Nevertheless, the Islamic State (IS) found reason to arrest and flog him.

The incident happened on May 3, 2014. That evening my father sat in his shop chatting to my uncle and a few friends who had gathered to keep him company.

The power had been off in the area all day, which meant the loudspeakers of the local mosque were not working. When the call to isha [nightfall] prayers went out, my father and his companions did not hear it.

When they realised the time, they rushed to the mosque, arriving a few minutes after prayers had started. This small delay did not go unnoticed. A young neighbour who had recently joined IS accused them of neglecting their prayers and arrested them immediately.

The young man knew my father well enough to know how religious he was, but still led him and his companions to the hisbah [morality police] to be punished appropriately.

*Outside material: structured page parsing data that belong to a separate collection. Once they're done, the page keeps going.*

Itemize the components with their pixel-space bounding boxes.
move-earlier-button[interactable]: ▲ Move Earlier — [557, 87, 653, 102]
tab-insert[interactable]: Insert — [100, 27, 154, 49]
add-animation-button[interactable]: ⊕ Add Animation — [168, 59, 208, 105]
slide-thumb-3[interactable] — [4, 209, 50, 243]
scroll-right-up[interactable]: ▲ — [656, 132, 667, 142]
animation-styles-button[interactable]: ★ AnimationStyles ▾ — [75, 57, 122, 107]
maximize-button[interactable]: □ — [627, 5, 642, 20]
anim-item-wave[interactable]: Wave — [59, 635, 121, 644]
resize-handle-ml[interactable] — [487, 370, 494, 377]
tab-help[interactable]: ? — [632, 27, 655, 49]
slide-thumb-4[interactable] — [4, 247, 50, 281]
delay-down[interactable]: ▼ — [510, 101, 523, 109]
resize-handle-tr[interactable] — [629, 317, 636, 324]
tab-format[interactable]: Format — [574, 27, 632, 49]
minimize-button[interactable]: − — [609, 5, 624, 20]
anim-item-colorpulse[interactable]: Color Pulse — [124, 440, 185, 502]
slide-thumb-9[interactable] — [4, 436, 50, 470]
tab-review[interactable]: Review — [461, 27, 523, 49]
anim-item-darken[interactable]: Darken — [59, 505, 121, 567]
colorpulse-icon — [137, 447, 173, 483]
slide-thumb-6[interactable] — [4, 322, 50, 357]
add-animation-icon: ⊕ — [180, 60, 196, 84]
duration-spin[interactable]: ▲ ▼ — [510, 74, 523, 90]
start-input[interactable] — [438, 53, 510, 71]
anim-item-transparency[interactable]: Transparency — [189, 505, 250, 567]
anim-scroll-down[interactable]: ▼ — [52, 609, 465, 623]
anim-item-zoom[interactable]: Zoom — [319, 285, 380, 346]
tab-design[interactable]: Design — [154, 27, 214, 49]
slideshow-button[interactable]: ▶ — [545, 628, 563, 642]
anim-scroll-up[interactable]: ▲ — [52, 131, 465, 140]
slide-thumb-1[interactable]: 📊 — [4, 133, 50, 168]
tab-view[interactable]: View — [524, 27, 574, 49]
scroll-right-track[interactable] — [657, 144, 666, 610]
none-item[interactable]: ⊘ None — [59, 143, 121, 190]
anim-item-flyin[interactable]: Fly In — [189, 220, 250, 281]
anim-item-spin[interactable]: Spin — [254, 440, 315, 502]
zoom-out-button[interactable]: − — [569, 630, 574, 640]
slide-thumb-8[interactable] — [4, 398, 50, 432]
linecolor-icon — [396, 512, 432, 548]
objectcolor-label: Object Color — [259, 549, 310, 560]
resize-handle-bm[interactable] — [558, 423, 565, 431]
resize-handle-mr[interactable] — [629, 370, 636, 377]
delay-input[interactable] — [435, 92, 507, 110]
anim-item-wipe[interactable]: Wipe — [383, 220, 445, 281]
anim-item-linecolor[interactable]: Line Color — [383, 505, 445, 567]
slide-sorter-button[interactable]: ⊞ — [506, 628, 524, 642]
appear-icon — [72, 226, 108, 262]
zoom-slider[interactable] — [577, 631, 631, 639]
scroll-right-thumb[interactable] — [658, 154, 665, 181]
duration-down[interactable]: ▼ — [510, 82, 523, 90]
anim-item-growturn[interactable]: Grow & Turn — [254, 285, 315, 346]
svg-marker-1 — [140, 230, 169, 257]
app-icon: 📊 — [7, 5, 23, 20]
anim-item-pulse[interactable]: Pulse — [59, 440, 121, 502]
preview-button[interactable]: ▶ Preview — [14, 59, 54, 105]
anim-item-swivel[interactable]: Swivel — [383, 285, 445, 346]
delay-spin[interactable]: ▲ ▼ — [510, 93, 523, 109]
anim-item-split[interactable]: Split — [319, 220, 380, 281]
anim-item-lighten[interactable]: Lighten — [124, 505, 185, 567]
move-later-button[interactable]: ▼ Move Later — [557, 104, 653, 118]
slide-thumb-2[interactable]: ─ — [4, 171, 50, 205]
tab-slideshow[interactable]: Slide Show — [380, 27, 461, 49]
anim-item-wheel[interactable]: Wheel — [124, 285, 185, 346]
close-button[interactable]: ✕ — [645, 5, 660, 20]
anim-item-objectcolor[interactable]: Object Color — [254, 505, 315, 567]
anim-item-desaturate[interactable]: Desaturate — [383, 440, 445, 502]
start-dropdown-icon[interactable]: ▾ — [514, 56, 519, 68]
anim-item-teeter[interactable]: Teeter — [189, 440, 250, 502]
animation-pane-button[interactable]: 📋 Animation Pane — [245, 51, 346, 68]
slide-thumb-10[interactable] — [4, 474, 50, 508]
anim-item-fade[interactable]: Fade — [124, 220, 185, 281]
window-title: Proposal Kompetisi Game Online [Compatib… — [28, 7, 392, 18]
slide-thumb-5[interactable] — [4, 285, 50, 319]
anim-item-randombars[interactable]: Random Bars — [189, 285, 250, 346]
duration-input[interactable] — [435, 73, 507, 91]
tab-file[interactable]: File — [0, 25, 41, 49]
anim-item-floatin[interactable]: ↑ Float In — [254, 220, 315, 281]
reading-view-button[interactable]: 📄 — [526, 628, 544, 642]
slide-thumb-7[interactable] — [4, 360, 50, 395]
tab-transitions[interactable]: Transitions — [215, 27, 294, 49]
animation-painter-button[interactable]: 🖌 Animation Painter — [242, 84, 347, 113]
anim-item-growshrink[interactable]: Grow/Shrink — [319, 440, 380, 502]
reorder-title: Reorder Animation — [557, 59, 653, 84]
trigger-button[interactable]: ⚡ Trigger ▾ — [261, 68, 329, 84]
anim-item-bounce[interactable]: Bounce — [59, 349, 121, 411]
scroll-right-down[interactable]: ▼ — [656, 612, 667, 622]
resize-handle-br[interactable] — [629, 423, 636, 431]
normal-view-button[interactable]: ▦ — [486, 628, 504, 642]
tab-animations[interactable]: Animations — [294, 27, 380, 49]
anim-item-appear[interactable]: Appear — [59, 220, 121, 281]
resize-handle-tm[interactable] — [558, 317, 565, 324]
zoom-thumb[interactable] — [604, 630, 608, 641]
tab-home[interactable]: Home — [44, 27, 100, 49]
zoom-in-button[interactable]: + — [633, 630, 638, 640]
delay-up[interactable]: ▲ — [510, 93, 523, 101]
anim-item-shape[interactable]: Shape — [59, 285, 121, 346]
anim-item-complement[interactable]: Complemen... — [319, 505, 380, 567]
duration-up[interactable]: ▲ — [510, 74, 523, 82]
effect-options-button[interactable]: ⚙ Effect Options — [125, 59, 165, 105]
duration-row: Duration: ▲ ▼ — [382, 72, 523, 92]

Later that day, after my father was released, he told us what had happened at the hisbah.

When they arrived, the men were held in a small room that was so crowded they could hardly move. They were given the opportunity to perform their nightfall prayers as a group, and then were sentenced to 16 lashes each.

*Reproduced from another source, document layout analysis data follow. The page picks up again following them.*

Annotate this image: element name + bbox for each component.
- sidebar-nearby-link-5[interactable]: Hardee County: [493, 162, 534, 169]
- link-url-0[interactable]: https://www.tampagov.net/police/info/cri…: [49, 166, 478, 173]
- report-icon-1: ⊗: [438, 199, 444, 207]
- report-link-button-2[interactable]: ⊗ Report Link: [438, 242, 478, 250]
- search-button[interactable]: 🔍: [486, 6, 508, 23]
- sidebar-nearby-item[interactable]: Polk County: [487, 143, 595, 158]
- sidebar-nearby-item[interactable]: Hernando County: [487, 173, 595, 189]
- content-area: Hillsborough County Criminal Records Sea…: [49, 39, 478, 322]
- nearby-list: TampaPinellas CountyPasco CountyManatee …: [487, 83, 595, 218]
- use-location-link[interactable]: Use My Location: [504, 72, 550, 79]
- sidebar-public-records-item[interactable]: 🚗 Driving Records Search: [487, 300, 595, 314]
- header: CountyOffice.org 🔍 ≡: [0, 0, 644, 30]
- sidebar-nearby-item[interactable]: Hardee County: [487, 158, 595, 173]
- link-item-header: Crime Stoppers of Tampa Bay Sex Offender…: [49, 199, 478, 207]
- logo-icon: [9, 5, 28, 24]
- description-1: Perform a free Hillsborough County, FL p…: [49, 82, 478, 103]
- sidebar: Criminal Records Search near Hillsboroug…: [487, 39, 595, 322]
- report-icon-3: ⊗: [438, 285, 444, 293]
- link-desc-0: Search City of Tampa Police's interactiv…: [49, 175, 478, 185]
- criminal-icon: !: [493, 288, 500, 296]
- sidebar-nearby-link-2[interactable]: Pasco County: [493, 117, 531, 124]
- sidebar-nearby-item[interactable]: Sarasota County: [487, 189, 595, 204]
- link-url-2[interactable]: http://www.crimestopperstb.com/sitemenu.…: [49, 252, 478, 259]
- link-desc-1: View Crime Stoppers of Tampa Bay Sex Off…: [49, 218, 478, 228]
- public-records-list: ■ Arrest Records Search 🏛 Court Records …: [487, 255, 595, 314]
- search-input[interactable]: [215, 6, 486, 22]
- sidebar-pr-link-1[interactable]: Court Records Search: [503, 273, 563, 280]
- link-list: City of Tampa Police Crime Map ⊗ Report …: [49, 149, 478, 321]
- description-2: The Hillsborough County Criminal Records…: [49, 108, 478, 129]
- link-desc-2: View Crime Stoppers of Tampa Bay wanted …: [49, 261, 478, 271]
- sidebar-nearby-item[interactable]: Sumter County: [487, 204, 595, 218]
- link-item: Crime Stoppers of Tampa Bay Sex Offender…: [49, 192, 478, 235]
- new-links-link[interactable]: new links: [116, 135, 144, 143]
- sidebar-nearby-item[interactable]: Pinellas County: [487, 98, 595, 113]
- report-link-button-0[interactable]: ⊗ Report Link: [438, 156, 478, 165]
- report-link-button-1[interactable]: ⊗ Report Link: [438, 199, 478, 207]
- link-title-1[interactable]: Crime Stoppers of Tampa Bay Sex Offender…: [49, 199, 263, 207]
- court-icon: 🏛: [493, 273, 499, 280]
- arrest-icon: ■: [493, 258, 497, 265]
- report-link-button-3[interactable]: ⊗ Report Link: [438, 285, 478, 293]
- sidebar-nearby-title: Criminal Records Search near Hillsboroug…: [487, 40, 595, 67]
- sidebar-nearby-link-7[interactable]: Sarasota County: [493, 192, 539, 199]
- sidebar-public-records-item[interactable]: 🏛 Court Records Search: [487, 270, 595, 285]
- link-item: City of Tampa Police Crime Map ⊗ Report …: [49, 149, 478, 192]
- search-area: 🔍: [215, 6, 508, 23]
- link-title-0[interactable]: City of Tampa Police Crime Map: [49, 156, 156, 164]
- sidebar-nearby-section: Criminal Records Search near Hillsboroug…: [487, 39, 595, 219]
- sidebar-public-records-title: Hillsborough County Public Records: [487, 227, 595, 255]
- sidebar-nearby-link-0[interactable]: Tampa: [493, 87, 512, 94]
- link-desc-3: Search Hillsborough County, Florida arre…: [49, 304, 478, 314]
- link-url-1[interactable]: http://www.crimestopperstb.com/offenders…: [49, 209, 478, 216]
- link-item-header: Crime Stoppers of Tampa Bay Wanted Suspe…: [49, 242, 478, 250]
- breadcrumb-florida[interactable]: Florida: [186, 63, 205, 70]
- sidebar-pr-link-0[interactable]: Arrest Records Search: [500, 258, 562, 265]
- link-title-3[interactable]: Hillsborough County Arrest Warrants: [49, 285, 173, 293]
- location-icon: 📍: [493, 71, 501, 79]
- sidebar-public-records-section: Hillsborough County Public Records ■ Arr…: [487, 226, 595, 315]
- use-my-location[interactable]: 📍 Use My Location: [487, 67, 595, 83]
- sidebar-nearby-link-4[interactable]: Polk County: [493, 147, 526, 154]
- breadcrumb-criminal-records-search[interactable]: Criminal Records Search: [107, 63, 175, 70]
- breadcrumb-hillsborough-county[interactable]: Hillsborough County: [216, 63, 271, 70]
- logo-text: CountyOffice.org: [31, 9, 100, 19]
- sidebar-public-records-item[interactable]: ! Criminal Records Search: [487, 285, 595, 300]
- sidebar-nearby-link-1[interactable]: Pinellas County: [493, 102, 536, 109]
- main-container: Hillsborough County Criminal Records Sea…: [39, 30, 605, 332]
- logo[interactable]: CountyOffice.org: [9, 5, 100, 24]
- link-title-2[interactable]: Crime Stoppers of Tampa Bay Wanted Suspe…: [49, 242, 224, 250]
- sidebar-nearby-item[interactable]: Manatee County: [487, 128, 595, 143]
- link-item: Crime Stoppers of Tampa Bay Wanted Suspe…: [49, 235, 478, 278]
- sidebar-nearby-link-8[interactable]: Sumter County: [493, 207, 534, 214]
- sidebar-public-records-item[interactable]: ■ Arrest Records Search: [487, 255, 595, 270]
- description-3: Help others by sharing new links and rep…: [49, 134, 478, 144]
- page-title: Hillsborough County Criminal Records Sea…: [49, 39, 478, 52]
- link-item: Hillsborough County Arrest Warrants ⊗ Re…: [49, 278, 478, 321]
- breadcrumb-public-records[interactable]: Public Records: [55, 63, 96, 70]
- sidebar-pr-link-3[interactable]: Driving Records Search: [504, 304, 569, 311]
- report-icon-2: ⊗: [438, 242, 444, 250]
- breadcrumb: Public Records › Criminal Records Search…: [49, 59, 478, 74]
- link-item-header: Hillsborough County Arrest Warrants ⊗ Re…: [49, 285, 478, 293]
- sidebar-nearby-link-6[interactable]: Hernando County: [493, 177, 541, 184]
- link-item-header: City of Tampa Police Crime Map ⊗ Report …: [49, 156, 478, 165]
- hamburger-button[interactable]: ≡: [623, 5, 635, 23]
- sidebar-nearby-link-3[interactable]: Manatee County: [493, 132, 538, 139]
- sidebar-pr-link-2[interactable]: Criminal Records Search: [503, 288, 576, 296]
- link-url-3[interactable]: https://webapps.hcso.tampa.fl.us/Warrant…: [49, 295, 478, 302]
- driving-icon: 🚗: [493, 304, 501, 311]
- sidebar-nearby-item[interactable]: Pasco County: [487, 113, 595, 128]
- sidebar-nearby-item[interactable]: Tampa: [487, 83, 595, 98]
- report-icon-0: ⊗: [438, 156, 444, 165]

From his complexion and accent, my father gathered that the man carrying out their sentences was Saudi Arabian. He flogged the prisoners so harshly that one elderly man screamed out the name of the prophet Mohammad in pain. This cost him dearly.

“You heretic! How dare you plea to someone else but God?” shouted his punisher.

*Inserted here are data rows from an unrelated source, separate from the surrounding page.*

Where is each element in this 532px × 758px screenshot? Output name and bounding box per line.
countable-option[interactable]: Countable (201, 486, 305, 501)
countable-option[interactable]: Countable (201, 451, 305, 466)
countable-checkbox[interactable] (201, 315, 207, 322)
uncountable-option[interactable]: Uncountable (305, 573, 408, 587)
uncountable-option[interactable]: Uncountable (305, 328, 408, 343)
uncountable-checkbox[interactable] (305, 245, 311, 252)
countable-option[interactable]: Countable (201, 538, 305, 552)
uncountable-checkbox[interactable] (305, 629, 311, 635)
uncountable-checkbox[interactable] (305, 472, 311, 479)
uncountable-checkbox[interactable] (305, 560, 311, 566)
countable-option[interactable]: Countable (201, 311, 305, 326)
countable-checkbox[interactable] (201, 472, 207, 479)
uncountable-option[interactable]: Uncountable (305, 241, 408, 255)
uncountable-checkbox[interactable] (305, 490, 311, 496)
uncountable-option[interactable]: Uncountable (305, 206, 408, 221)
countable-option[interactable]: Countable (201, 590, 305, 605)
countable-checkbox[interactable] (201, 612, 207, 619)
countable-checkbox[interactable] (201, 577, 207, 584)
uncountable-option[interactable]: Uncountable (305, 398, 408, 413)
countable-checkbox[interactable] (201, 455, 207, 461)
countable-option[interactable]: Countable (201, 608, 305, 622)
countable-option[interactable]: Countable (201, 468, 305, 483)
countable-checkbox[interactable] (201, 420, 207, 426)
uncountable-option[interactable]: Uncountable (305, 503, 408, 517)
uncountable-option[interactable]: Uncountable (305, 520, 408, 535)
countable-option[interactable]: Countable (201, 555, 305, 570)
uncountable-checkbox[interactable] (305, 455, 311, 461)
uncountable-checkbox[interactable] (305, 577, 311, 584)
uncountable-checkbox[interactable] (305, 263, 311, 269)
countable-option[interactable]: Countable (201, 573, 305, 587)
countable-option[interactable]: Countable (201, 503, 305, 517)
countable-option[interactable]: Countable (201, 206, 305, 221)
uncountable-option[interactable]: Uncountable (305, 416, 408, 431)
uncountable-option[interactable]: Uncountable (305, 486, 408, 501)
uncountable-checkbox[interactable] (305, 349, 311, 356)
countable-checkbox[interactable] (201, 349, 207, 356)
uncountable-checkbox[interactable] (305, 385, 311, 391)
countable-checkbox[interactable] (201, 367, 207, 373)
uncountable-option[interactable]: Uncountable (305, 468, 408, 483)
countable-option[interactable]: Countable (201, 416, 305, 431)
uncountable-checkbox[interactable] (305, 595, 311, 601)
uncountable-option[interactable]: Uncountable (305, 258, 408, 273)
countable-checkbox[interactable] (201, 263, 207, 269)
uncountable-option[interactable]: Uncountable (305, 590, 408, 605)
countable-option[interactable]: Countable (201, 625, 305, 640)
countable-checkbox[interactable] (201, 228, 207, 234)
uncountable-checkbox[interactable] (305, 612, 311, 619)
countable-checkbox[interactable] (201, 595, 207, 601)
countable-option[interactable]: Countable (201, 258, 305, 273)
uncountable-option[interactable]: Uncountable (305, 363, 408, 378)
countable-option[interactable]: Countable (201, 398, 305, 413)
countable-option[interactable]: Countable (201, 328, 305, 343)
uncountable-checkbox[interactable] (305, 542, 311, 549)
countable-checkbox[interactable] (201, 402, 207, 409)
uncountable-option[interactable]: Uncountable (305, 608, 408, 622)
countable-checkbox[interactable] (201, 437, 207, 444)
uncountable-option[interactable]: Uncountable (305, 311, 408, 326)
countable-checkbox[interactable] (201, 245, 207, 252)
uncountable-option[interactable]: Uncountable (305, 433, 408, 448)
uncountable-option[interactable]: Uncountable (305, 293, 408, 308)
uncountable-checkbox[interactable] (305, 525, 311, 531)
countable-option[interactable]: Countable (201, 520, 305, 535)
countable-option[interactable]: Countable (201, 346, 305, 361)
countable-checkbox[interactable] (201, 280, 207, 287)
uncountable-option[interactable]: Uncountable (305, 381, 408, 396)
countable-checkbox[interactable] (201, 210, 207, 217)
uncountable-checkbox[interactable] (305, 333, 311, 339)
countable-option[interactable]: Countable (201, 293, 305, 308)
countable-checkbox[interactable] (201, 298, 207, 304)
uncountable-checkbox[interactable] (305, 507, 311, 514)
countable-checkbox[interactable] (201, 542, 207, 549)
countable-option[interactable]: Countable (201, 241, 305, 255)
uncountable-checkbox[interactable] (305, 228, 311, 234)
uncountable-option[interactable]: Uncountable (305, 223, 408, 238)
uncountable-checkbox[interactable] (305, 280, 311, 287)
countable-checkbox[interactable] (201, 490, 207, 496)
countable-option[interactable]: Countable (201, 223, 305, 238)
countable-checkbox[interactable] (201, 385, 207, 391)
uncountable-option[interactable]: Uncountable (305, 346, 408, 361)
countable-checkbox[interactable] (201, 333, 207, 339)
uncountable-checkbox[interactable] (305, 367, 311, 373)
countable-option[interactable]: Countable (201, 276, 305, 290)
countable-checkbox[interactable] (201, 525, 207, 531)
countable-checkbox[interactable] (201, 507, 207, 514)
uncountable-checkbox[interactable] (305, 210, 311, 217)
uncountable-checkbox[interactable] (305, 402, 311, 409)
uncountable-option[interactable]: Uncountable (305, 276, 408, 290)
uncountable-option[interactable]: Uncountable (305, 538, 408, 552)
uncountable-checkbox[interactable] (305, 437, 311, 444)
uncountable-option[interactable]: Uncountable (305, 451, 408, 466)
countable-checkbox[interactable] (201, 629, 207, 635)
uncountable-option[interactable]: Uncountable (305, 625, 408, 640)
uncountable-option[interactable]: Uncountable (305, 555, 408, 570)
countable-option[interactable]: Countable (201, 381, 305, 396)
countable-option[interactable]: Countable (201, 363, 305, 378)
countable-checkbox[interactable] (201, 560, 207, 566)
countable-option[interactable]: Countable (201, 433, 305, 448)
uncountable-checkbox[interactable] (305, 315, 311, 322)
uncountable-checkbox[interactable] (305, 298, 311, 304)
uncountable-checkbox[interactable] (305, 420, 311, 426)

The elderly man’s lashes were doubled.

When it was my father’s turn to be flogged, the Saudi militant seemed to have grown weary, for his lashes were no longer so severe. A Tunisian militant supervising the procedure reprimanded him.

“Carry out the punishments properly,” he said angrily. “Whip them firmly!”

His words sparked a terrible anger in my uncle who stood watching. This was the first time anyone had mistreated my father in front of him, and he could not accept it.

“Leave him alone,” he shouted. “Let him be!”

Out of fear for my uncle, my father tried to pretend he wasn’t suffering. Eventually my uncle calmed down, but it was too late. He had dared to speak up, so his lashes were doubled too.

That night, when my father came home, his back was swollen and marked with stripes of blood.

He was unable to sleep, not from the physical pain, but from the heartache he felt.

“They humiliated us under the pretext of applying the laws of Islam, it was just terrible,” he told us, “And when I heard my brother trying to intervene and help me, something inside me broke.”

Ever since IS took control over my city Tabaqa in early 2014, it became a prime destination for jihadists from all over the world.

Tunisians, Yemenis, Egyptians, and Iraqis flocked to Syria to join IS, as well as a large number of Saudis who were appointed as ruling princes known as emirs.

Immigrants also came from France, the United States, Britain, Russia, and Korea. This group mostly carried out terrorist attacks, or were stationed at checkpoints despite the fact that they spoke little or no Arabic.

The IS uses an extremist interpretation of Islam to encourage violence and murder. Any person who dares to oppose them is considered an infidel or apostate.

Members of the organisation believe they are applying Sharia law to restore the Muslim caliphate. Although many of them are illiterate or unable to read Arabic, they blindly carry out verdicts, arresting people and flogging them.

IS applies its own unique set of rules. To ensure everyone fears them, they execute their sentences in public, usually in a main square, especially on Fridays after midday prayers.

I remember hearing a rumour one Friday that an elderly man was to be flogged at the local market square. I went there in disbelief and sure enough, found a large crowd of men, women, and even children gathered to watch.

Two IS members tied the man to a wooden board, and another man with a hood covering his face carried out the punishment.

I was sickened by what I saw. I couldn’t believe it was true. Surely I was at the cinema watching a horror movie, or perhaps I was having a nightmare. Someone needed to wake me up.

The IS member dealing out the punishment must have done it many times, for he handled his whip with skill. On this occasion however, he didn’t have the opportunity to complete his job. His first few lashes were so severe that the elderly man fainted, blood trickling down his back.

Mona al-Mohammad is the pseudonym of a Damascus Bureau contributor from Tabaqa. The 20-year-old was forced to abandon her Arabic literature university course and flee to Idlib’s countryside where she and her family are now displaced.